───── Dataset extract

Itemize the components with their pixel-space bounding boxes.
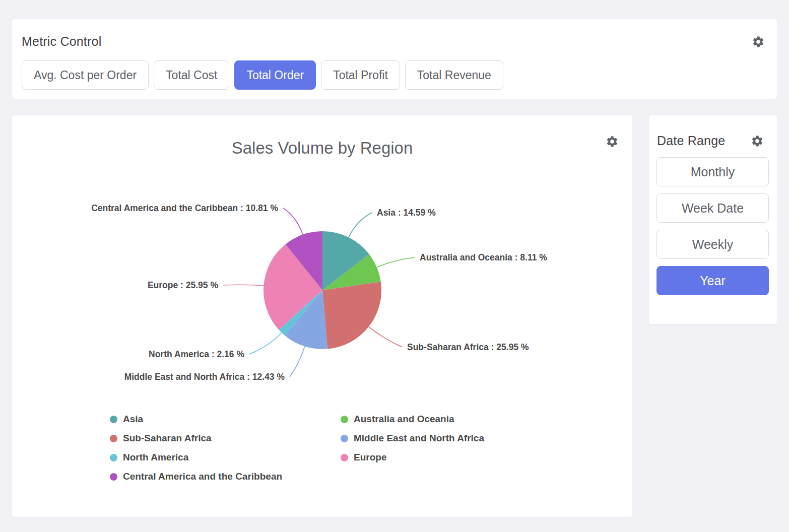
chart-legend: AsiaAustralia and OceaniaSub-Saharan Afr…	[110, 410, 484, 486]
pie-label-line-europe	[223, 285, 264, 286]
legend-item-sub-saharan-africa[interactable]: Sub-Saharan Africa	[110, 433, 341, 444]
legend-label: Middle East and North Africa	[354, 433, 484, 444]
legend-dot-icon	[110, 416, 117, 423]
legend-label: Australia and Oceania	[354, 414, 454, 425]
metric-button-total-cost[interactable]: Total Cost	[154, 60, 229, 90]
legend-dot-icon	[110, 454, 117, 461]
legend-dot-icon	[341, 435, 348, 442]
pie-label-line-australia-and-oceania	[377, 257, 415, 268]
legend-dot-icon	[341, 454, 348, 461]
metric-button-group: Avg. Cost per OrderTotal CostTotal Order…	[22, 60, 503, 90]
legend-label: Central America and the Caribbean	[123, 471, 282, 482]
legend-item-central-america-and-the-caribbean[interactable]: Central America and the Caribbean	[110, 471, 341, 482]
metric-button-total-order[interactable]: Total Order	[234, 60, 316, 90]
pie-label-line-sub-saharan-africa	[369, 327, 402, 347]
date-range-gear-icon[interactable]	[751, 135, 764, 148]
pie-label-middle-east-and-north-africa: Middle East and North Africa : 12.43 %	[124, 372, 285, 382]
legend-dot-icon	[341, 416, 348, 423]
metric-button-avg-cost-per-order[interactable]: Avg. Cost per Order	[22, 60, 149, 90]
metric-button-total-profit[interactable]: Total Profit	[321, 60, 400, 90]
legend-dot-icon	[110, 435, 117, 442]
date-range-button-year[interactable]: Year	[656, 266, 769, 295]
date-range-panel: Date Range MonthlyWeek DateWeeklyYear	[649, 115, 777, 324]
date-range-button-group: MonthlyWeek DateWeeklyYear	[656, 157, 769, 295]
pie-chart: Asia : 14.59 %Australia and Oceania : 8.…	[12, 115, 632, 397]
legend-item-north-america[interactable]: North America	[110, 452, 341, 463]
legend-dot-icon	[110, 473, 117, 481]
pie-slices	[264, 231, 381, 349]
date-range-button-weekly[interactable]: Weekly	[656, 230, 769, 259]
pie-label-sub-saharan-africa: Sub-Saharan Africa : 25.95 %	[407, 342, 529, 352]
pie-label-central-america-and-the-caribbean: Central America and the Caribbean : 10.8…	[91, 203, 278, 213]
pie-label-line-central-america-and-the-caribbean	[283, 208, 303, 235]
date-range-header: Date Range	[657, 134, 764, 148]
chart-panel: Sales Volume by Region Asia : 14.59 %Aus…	[12, 115, 632, 517]
date-range-title: Date Range	[657, 134, 725, 148]
pie-slice-sub-saharan-africa[interactable]	[322, 282, 381, 349]
legend-label: North America	[123, 452, 188, 463]
pie-label-line-north-america	[249, 333, 282, 355]
legend-label: Europe	[354, 452, 386, 463]
metric-control-panel: Metric Control Avg. Cost per OrderTotal …	[12, 19, 777, 99]
legend-item-middle-east-and-north-africa[interactable]: Middle East and North Africa	[341, 433, 484, 444]
pie-label-europe: Europe : 25.95 %	[148, 280, 218, 290]
date-range-button-monthly[interactable]: Monthly	[656, 157, 769, 186]
pie-label-north-america: North America : 2.16 %	[149, 349, 244, 359]
legend-label: Asia	[123, 414, 143, 425]
legend-item-europe[interactable]: Europe	[341, 452, 484, 463]
pie-label-line-middle-east-and-north-africa	[290, 347, 305, 377]
legend-item-asia[interactable]: Asia	[110, 414, 341, 425]
date-range-button-week-date[interactable]: Week Date	[656, 193, 769, 223]
metric-control-header: Metric Control	[22, 34, 765, 49]
metric-control-title: Metric Control	[22, 34, 101, 49]
metric-control-gear-icon[interactable]	[752, 35, 765, 48]
pie-label-line-asia	[349, 213, 372, 237]
pie-label-australia-and-oceania: Australia and Oceania : 8.11 %	[420, 252, 547, 262]
legend-label: Sub-Saharan Africa	[123, 433, 212, 444]
metric-button-total-revenue[interactable]: Total Revenue	[405, 60, 503, 90]
pie-label-asia: Asia : 14.59 %	[377, 208, 436, 218]
legend-item-australia-and-oceania[interactable]: Australia and Oceania	[341, 414, 484, 425]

──────────

Word for word, repeat the lines of data above, omitting every picture.

→ **Response**:
Itemize the components with their pixel-space bounding boxes.
chart-legend: AsiaAustralia and OceaniaSub-Saharan Afr…	[110, 410, 484, 486]
pie-label-line-europe	[223, 285, 264, 286]
legend-item-sub-saharan-africa[interactable]: Sub-Saharan Africa	[110, 433, 341, 444]
legend-label: Middle East and North Africa	[354, 433, 484, 444]
legend-dot-icon	[110, 416, 117, 423]
legend-label: Australia and Oceania	[354, 414, 454, 425]
metric-button-total-cost[interactable]: Total Cost	[154, 60, 229, 90]
legend-dot-icon	[110, 454, 117, 461]
legend-dot-icon	[341, 435, 348, 442]
pie-label-line-australia-and-oceania	[377, 257, 415, 268]
legend-dot-icon	[341, 454, 348, 461]
metric-button-group: Avg. Cost per OrderTotal CostTotal Order…	[22, 60, 503, 90]
legend-label: Central America and the Caribbean	[123, 471, 282, 482]
legend-item-central-america-and-the-caribbean[interactable]: Central America and the Caribbean	[110, 471, 341, 482]
metric-button-total-order[interactable]: Total Order	[234, 60, 316, 90]
pie-label-line-sub-saharan-africa	[369, 327, 402, 347]
date-range-gear-icon[interactable]	[751, 135, 764, 148]
pie-label-middle-east-and-north-africa: Middle East and North Africa : 12.43 %	[124, 372, 285, 382]
legend-dot-icon	[341, 416, 348, 423]
metric-button-avg-cost-per-order[interactable]: Avg. Cost per Order	[22, 60, 149, 90]
metric-button-total-profit[interactable]: Total Profit	[321, 60, 400, 90]
legend-dot-icon	[110, 435, 117, 442]
date-range-button-year[interactable]: Year	[656, 266, 769, 295]
date-range-panel: Date Range MonthlyWeek DateWeeklyYear	[649, 115, 777, 324]
date-range-button-group: MonthlyWeek DateWeeklyYear	[656, 157, 769, 295]
pie-chart: Asia : 14.59 %Australia and Oceania : 8.…	[12, 115, 632, 397]
legend-item-north-america[interactable]: North America	[110, 452, 341, 463]
legend-dot-icon	[110, 473, 117, 481]
pie-slices	[264, 231, 381, 349]
date-range-button-weekly[interactable]: Weekly	[656, 230, 769, 259]
pie-label-sub-saharan-africa: Sub-Saharan Africa : 25.95 %	[407, 342, 529, 352]
pie-label-central-america-and-the-caribbean: Central America and the Caribbean : 10.8…	[91, 203, 278, 213]
pie-label-line-central-america-and-the-caribbean	[283, 208, 303, 235]
date-range-header: Date Range	[657, 134, 764, 148]
chart-panel: Sales Volume by Region Asia : 14.59 %Aus…	[12, 115, 632, 517]
date-range-title: Date Range	[657, 134, 725, 148]
pie-slice-sub-saharan-africa[interactable]	[322, 282, 381, 349]
legend-label: North America	[123, 452, 188, 463]
pie-label-line-north-america	[249, 333, 282, 355]
legend-label: Europe	[354, 452, 386, 463]
metric-control-panel: Metric Control Avg. Cost per OrderTotal …	[12, 19, 777, 99]
legend-item-middle-east-and-north-africa[interactable]: Middle East and North Africa	[341, 433, 484, 444]
pie-label-europe: Europe : 25.95 %	[148, 280, 218, 290]
date-range-button-monthly[interactable]: Monthly	[656, 157, 769, 186]
pie-label-north-america: North America : 2.16 %	[149, 349, 244, 359]
legend-label: Asia	[123, 414, 143, 425]
legend-item-europe[interactable]: Europe	[341, 452, 484, 463]
pie-label-line-middle-east-and-north-africa	[290, 347, 305, 377]
legend-item-asia[interactable]: Asia	[110, 414, 341, 425]
date-range-button-week-date[interactable]: Week Date	[656, 193, 769, 223]
metric-control-header: Metric Control	[22, 34, 765, 49]
metric-control-title: Metric Control	[22, 34, 101, 49]
metric-control-gear-icon[interactable]	[752, 35, 765, 48]
pie-label-line-asia	[349, 213, 372, 237]
pie-label-australia-and-oceania: Australia and Oceania : 8.11 %	[420, 252, 547, 262]
legend-label: Sub-Saharan Africa	[123, 433, 212, 444]
metric-button-total-revenue[interactable]: Total Revenue	[405, 60, 503, 90]
pie-label-asia: Asia : 14.59 %	[377, 208, 436, 218]
legend-item-australia-and-oceania[interactable]: Australia and Oceania	[341, 414, 484, 425]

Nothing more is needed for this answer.